- Task to carry out
Each line of the data should be transcribed exactly as given.

- Records contained in a dataset

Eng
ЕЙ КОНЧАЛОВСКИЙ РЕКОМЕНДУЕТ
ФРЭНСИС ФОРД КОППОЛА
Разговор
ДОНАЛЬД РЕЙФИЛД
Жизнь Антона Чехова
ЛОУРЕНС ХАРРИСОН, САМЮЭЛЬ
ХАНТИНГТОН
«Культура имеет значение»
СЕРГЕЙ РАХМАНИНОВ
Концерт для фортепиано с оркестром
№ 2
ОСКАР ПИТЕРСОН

- Problem solution
Eng
ЕЙ КОНЧАЛОВСКИЙ РЕКОМЕНДУЕТ
ФРЭНСИС ФОРД КОППОЛА
Разговор
ДОНАЛЬД РЕЙФИЛД
Жизнь Антона Чехова
ЛОУРЕНС ХАРРИСОН, САМЮЭЛЬ
ХАНТИНГТОН
«Культура имеет значение»
СЕРГЕЙ РАХМАНИНОВ
Концерт для фортепиано с оркестром
№ 2
ОСКАР ПИТЕРСОН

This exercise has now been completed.